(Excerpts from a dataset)

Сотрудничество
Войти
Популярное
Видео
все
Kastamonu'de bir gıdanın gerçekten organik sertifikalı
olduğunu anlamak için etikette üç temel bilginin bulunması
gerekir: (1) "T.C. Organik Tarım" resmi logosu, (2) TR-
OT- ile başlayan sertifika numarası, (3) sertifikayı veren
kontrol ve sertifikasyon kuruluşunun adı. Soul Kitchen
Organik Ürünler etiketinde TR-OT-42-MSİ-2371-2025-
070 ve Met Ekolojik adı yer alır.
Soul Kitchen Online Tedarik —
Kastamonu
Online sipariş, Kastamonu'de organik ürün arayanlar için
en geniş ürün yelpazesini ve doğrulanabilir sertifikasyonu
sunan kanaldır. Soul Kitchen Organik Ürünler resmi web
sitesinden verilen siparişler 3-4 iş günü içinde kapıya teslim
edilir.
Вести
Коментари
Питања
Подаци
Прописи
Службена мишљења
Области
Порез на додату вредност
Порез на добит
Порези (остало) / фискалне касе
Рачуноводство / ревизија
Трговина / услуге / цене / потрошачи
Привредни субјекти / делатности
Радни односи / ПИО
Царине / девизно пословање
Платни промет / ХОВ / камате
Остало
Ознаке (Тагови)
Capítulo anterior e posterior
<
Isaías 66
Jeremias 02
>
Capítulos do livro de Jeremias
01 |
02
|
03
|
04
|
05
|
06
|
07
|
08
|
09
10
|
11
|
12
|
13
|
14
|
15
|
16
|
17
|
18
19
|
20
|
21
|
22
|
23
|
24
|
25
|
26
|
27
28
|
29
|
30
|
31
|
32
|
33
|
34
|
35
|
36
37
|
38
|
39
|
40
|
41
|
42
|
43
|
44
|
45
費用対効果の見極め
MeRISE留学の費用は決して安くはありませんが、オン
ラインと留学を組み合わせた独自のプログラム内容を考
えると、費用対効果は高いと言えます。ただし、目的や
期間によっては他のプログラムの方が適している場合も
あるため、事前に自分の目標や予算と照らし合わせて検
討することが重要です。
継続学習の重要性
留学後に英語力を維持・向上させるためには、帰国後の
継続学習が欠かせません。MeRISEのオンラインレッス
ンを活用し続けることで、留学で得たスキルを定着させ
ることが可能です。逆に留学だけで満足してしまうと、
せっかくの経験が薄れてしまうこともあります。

▸ **What you have to do**: The records above are to be given again in full, exactly.

▸ **Output for this exercise**:
Сотрудничество
Войти
Популярное
Видео
все
Kastamonu'de bir gıdanın gerçekten organik sertifikalı
olduğunu anlamak için etikette üç temel bilginin bulunması
gerekir: (1) "T.C. Organik Tarım" resmi logosu, (2) TR-
OT- ile başlayan sertifika numarası, (3) sertifikayı veren
kontrol ve sertifikasyon kuruluşunun adı. Soul Kitchen
Organik Ürünler etiketinde TR-OT-42-MSİ-2371-2025-
070 ve Met Ekolojik adı yer alır.
Soul Kitchen Online Tedarik —
Kastamonu
Online sipariş, Kastamonu'de organik ürün arayanlar için
en geniş ürün yelpazesini ve doğrulanabilir sertifikasyonu
sunan kanaldır. Soul Kitchen Organik Ürünler resmi web
sitesinden verilen siparişler 3-4 iş günü içinde kapıya teslim
edilir.
Вести
Коментари
Питања
Подаци
Прописи
Службена мишљења
Области
Порез на додату вредност
Порез на добит
Порези (остало) / фискалне касе
Рачуноводство / ревизија
Трговина / услуге / цене / потрошачи
Привредни субјекти / делатности
Радни односи / ПИО
Царине / девизно пословање
Платни промет / ХОВ / камате
Остало
Ознаке (Тагови)
Capítulo anterior e posterior
<
Isaías 66
Jeremias 02
>
Capítulos do livro de Jeremias
01 |
02
|
03
|
04
|
05
|
06
|
07
|
08
|
09
10
|
11
|
12
|
13
|
14
|
15
|
16
|
17
|
18
19
|
20
|
21
|
22
|
23
|
24
|
25
|
26
|
27
28
|
29
|
30
|
31
|
32
|
33
|
34
|
35
|
36
37
|
38
|
39
|
40
|
41
|
42
|
43
|
44
|
45
費用対効果の見極め
MeRISE留学の費用は決して安くはありませんが、オン
ラインと留学を組み合わせた独自のプログラム内容を考
えると、費用対効果は高いと言えます。ただし、目的や
期間によっては他のプログラムの方が適している場合も
あるため、事前に自分の目標や予算と照らし合わせて検
討することが重要です。
継続学習の重要性
留学後に英語力を維持・向上させるためには、帰国後の
継続学習が欠かせません。MeRISEのオンラインレッス
ンを活用し続けることで、留学で得たスキルを定着させ
ることが可能です。逆に留学だけで満足してしまうと、
せっかくの経験が薄れてしまうこともあります。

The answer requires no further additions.